__Problem requirements__:
Reproduce, from the lines below, exactly the stretch that begins at the line containing "Firme Reparare Combine Non Frost VALCEA" and ends at the line containing "Reject all cookies", both included.

__Recorded data__:

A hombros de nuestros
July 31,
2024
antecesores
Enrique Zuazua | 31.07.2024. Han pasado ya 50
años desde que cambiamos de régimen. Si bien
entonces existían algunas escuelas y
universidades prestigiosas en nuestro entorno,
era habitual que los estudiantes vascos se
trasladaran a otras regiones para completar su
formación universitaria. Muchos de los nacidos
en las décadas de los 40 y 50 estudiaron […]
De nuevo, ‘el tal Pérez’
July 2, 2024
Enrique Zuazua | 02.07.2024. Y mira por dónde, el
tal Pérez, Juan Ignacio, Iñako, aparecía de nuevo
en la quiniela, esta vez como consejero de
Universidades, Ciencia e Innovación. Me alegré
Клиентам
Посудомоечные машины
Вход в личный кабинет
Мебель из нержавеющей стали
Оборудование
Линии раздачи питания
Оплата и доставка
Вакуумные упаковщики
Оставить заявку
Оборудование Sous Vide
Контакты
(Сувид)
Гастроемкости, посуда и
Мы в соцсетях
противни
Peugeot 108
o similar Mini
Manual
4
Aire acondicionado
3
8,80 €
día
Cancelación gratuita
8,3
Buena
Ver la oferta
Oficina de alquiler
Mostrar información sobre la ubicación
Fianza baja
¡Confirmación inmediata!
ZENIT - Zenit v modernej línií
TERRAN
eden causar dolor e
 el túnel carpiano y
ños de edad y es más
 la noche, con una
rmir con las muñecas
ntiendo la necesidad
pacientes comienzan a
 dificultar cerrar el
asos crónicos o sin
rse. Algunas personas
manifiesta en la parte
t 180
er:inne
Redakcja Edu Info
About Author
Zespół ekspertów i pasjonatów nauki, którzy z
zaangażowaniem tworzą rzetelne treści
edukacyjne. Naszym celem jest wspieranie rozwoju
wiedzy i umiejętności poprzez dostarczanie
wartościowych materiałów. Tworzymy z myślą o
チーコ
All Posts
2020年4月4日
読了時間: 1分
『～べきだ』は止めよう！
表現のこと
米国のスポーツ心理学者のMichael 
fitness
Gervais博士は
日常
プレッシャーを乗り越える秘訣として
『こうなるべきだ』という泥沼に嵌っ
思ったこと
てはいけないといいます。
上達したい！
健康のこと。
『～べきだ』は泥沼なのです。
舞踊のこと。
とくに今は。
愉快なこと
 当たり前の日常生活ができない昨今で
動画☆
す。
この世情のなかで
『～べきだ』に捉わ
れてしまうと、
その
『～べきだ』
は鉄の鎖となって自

---

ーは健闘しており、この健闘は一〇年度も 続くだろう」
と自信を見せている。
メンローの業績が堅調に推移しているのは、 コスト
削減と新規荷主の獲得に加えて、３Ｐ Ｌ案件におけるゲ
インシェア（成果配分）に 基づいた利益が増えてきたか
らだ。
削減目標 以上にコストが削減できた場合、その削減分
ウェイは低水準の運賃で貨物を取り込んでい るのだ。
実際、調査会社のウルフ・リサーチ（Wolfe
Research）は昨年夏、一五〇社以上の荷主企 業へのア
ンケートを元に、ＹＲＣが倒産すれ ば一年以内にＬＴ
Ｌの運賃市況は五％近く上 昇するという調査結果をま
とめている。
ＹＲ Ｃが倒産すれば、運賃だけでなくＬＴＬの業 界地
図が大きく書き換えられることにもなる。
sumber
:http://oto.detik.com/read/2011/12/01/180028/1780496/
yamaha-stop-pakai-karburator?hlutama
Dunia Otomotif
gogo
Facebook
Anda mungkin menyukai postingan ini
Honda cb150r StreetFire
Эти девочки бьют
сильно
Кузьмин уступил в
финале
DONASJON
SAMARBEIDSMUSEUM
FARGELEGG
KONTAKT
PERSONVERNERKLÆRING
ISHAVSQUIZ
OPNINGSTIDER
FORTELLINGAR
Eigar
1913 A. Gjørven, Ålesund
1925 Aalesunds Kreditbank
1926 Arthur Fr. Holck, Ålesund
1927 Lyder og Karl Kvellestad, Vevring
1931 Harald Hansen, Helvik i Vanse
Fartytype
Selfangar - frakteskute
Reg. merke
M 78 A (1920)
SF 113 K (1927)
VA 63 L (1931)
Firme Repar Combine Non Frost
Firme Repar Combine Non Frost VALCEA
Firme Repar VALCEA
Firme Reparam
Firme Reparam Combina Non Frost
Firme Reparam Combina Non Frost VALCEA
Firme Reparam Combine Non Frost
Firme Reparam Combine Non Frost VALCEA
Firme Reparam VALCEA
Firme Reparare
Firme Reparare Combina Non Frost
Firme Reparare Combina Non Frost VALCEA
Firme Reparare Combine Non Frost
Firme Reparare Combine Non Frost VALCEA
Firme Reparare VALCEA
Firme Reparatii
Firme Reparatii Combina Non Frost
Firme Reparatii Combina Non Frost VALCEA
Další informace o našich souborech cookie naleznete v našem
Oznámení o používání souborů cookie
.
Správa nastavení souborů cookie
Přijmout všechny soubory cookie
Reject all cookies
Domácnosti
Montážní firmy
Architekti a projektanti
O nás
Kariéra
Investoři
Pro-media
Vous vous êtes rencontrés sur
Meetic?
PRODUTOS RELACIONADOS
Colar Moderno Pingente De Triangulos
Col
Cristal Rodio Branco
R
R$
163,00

* * *

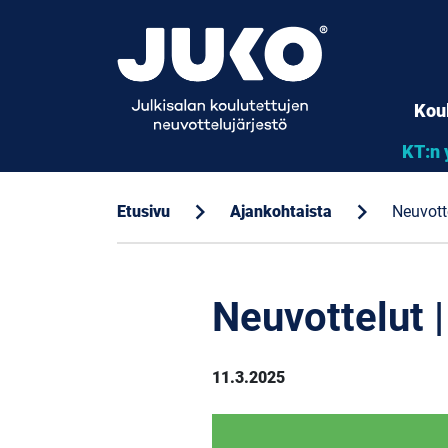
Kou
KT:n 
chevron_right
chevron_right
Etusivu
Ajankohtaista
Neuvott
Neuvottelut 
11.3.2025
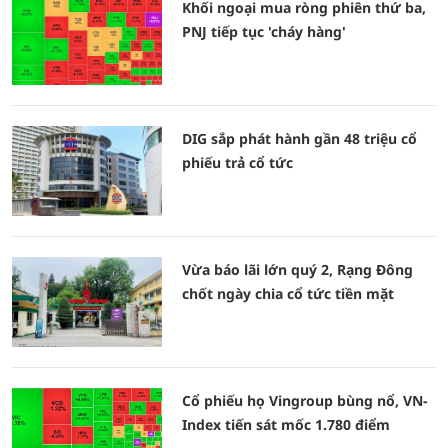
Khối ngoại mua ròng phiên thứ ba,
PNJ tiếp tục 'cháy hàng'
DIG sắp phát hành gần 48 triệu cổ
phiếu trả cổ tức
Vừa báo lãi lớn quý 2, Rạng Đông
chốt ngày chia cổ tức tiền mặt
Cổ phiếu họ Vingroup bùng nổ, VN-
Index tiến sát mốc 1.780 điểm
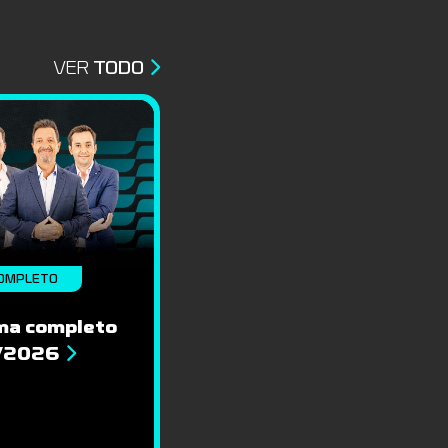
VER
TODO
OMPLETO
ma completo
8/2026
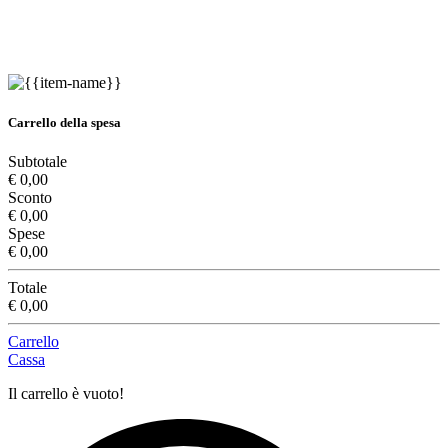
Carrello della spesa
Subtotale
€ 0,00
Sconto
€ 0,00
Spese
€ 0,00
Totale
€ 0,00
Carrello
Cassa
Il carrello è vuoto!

__Solution for this task__:
Firme Reparare Combine Non Frost VALCEA
Firme Reparare VALCEA
Firme Reparatii
Firme Reparatii Combina Non Frost
Firme Reparatii Combina Non Frost VALCEA
Další informace o našich souborech cookie naleznete v našem
Oznámení o používání souborů cookie
.
Správa nastavení souborů cookie
Přijmout všechny soubory cookie
Reject all cookies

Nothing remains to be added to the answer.